I read data from address space using ReadProcessMemory function. I try read from all blocks that have MEM_PRIVATE type. But i get error (function returns 0) when that block have PAGE_GUARD protection, why?
Thanks to all.
A page that has PAGE_GUARD protection is guaranteed to not be accessible. Any access to it generates a page fault, reflected back into the process that owns the page as a STATUS_GUARD_PAGE_VIOLATION exception. This feature is used heavily in Windows to detect and recover from the condition this site is named for.
The last two pages of the stack of a thread are guard pages. When a program recursively blows up, consumes all the stack space and triggers the exception, the operating system remaps those pages to make them usable as emergency stack space and re-raises a STATUS_STACK_OVERFLOW exception. Which allows the program to deal with the heart attack. A brief message and program termination is the usual outcome.
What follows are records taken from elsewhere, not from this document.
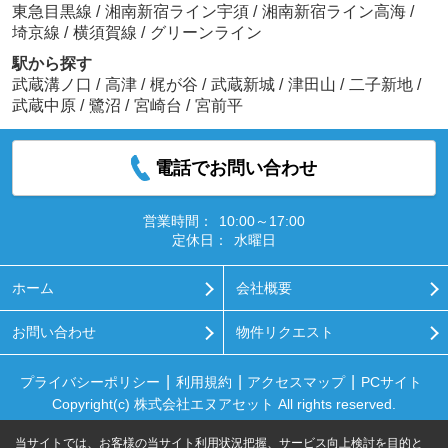
東急目黒線
/
湘南新宿ライン宇須
/
湘南新宿ライン高海
/
埼京線
/
横須賀線
/
グリーンライン
駅から探す
武蔵溝ノ口
/
高津
/
梶が谷
/
武蔵新城
/
津田山
/
二子新地
/
武蔵中原
/
鷺沼
/
宮崎台
/
宮前平
電話でお問い合わせ
営業時間：
10:00～17:00
定休日：
水曜日
ホーム
会社概要
お問い合わせ
物件リクエスト
プライバシーポリシー
利用規約
アクセスマップ
PCサイト
Copyright(c) 株式会社エヌアセット All rights reserved.
当サイトでは、お客様の当サイト利用状況把握、サービス向上検討を目的と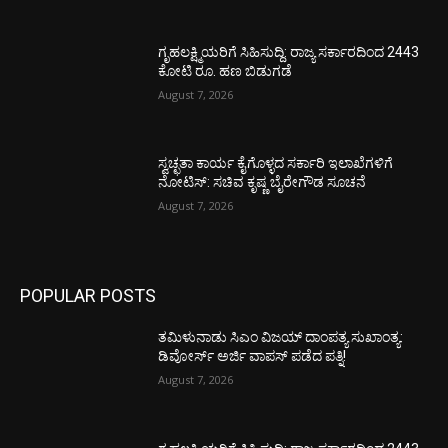
ಗೃಹಲಕ್ಷ್ಮಿಯರಿಗೆ ಸಿಹಿಸುದ್ದಿ: ರಾಜ್ಯ ಸರ್ಕಾರದಿಂದ 2443
ಕೋಟಿ ರೂ. ಹಣ ಬಿಡುಗಡೆ
August 7, 2026
ಸ್ವಚ್ಛತಾ ಕಾರ್ಯ ಕೈಗೊಳ್ಳದ ಸರ್ಕಾರಿ ಇಲಾಖೆಗಳಿಗೆ
ನೋಟಿಸ್: ಸಚಿವ ಕೃಷ್ಣ ಬೈರೇಗೌಡ ಸೂಚನೆ
August 7, 2026
POPULAR POSTS
ತಮಿಳುನಾಡು ಸಿಎಂ ವಿಜಯ್‌ ದಾಂಪತ್ಯ ಸುಖಾಂತ್ಯ:
ಡಿವೋರ್ಸ್‌ ಅರ್ಜಿ ವಾಪಸ್‌ ಪಡೆದ ಪತ್ನಿ!
August 7, 2026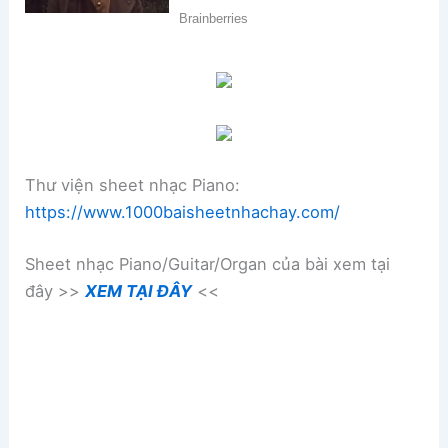
Thư viện sheet nhạc Piano:
https://www.1000baisheetnhachay.com/
Sheet nhạc Piano/Guitar/Organ của bài xem tại
đây >>
XEM TẠI ĐÂY
<<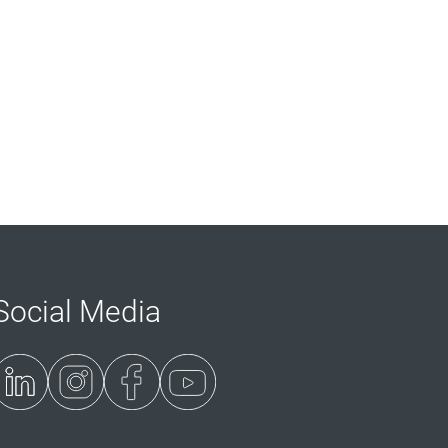
Social Media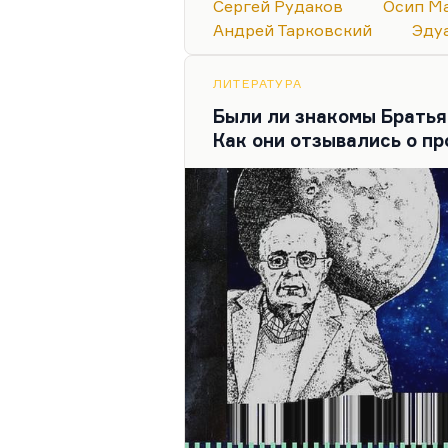
Сергей Рудаков
Осип М
приспособленного. Положил
Андрей Тарковский
Эду
Сергей Рудаков… как поэта 
что недостаточно знаю, да и
ЛИТЕРАТУРА
опубликованы. А по перепис
Были ли знакомы Братья
определение Ахматовой:
«О
Как они отзывались о пр
гениальным поэтом является 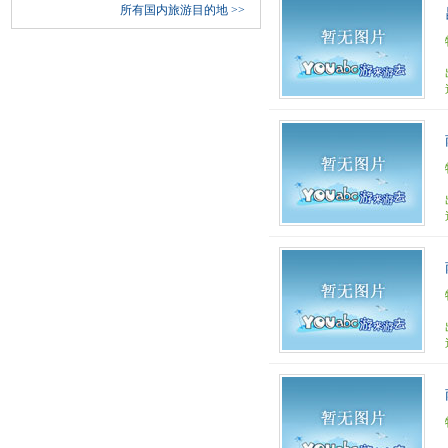
所有国内旅游目的地
>>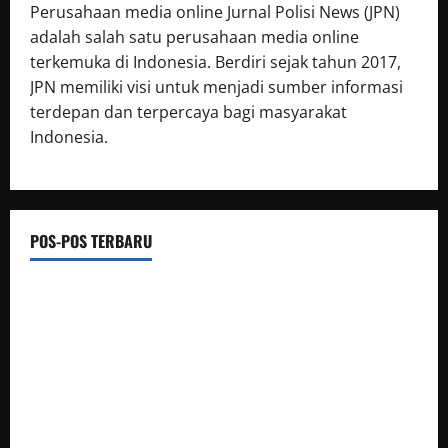
Perusahaan media online Jurnal Polisi News (JPN)
adalah salah satu perusahaan media online
terkemuka di Indonesia. Berdiri sejak tahun 2017,
JPN memiliki visi untuk menjadi sumber informasi
terdepan dan terpercaya bagi masyarakat
Indonesia.
POS-POS TERBARU
Luwu Raih Nilai Sempurna Indeks Reformasi Hukum 2026,
Naik dari 98,08 (istimewa) Menjadi 100 dengan kategori AA
(Istimewa)
Wabup Luwu: Karnaval Budaya Jadi Ruang Menanamkan
Kecintaan Generasi Muda pada Budaya
Bupati Luwu Lepas Kontingen Pramuka Menuju Jambore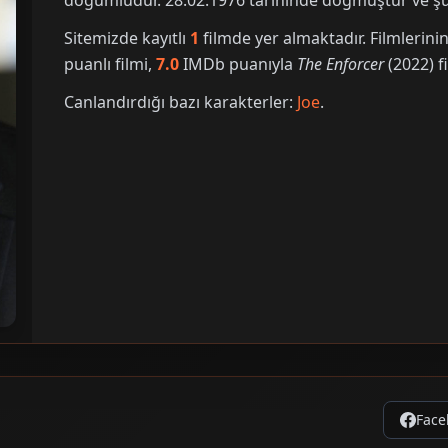
doğumludur. 28.02.1976 tarihinde doğmuştur ve şu 
Sitemizde kayıtlı
1
filmde yer almaktadır. Filmleri
puanlı filmi,
7.0
IMDb puanıyla
The Enforcer
(2022) fi
Canlandırdığı bazı karakterler:
Joe
.
Face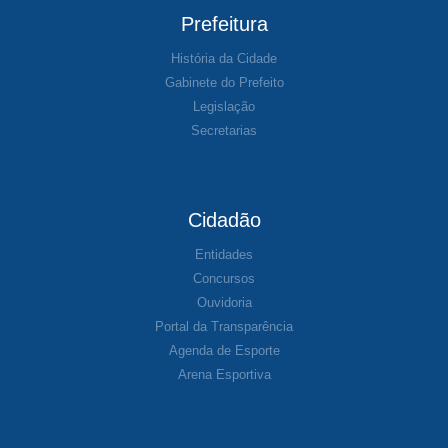
Prefeitura
História da Cidade
Gabinete do Prefeito
Legislação
Secretarias
Cidadão
Entidades
Concursos
Ouvidoria
Portal da Transparência
Agenda de Esporte
Arena Esportiva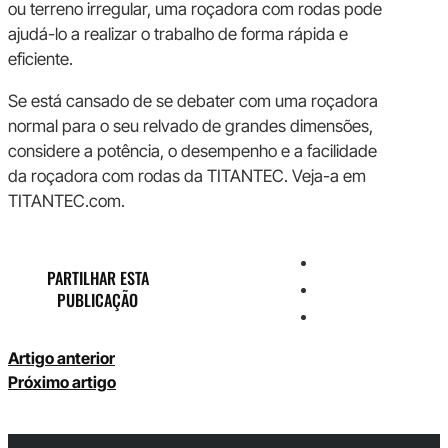
ou terreno irregular, uma roçadora com rodas pode
ajudá-lo a realizar o trabalho de forma rápida e
eficiente.
Se está cansado de se debater com uma roçadora
normal para o seu relvado de grandes dimensões,
considere a potência, o desempenho e a facilidade
da roçadora com rodas da TITANTEC. Veja-a em
TITANTEC.com.
PARTILHAR ESTA
PUBLICAÇÃO
Artigo anterior
Próximo artigo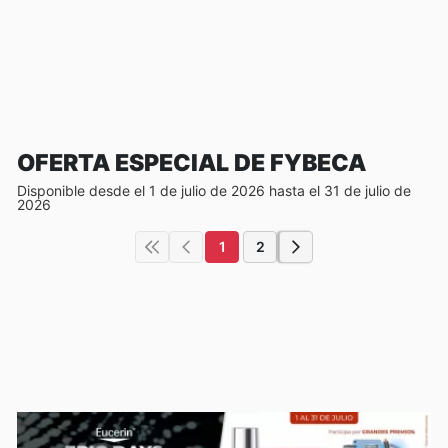
OFERTA ESPECIAL DE FYBECA
Disponible desde el 1 de julio de 2026 hasta el 31 de julio de
2026
1
2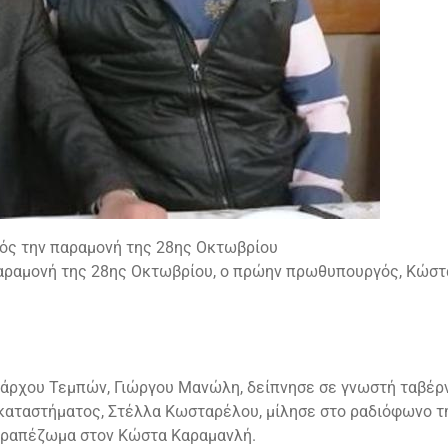
ός την παραμονή της 28ης Οκτωβρίου
 παραμονή της 28ης Οκτωβρίου, ο πρώην πρωθυπουργός, Κώσ
άρχου Τεμπών, Γιώργου Μανώλη, δείπνησε σε γνωστή ταβέρνα
υ καταστήματος, Στέλλα Κωσταρέλου, μίλησε στο ραδιόφωνο τ
ο τραπέζωμα στον Κώστα Καραμανλή.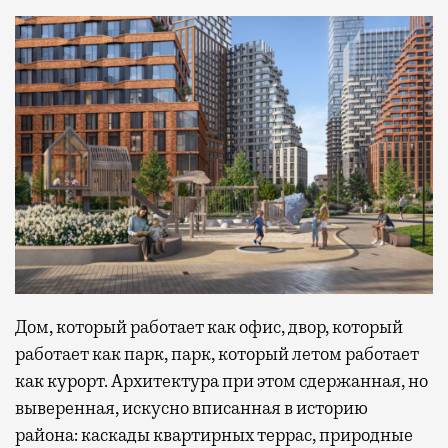
Дом, который работает как офис, двор, который
работает как парк, парк, который летом работает
как курорт. Архитектура при этом сдержанная, но
выверенная, искусно вписанная в историю
района: каскады квартирных террас, природные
Tripping the page guard exception is a one-shot affair, once you do there is no guard anymore. Clearly it is very, very important that only the code in the process trips it. There's no scenario where you poking around into the address space of another process and tripping the exception it is ever going to come to good end. Beyond the process have no idea what happened, and thus never being able to respond to the exception properly, it also removes the safety-hatch. If you poke one of the stack guard pages then you'd instantly terminate the program.
Should be obvious by now, you are intentionally restricted from accessing these pages by using ReadProcessMemory(). Nothing good can possibly happen when you do. The return value tells you "nothing to see here, move on".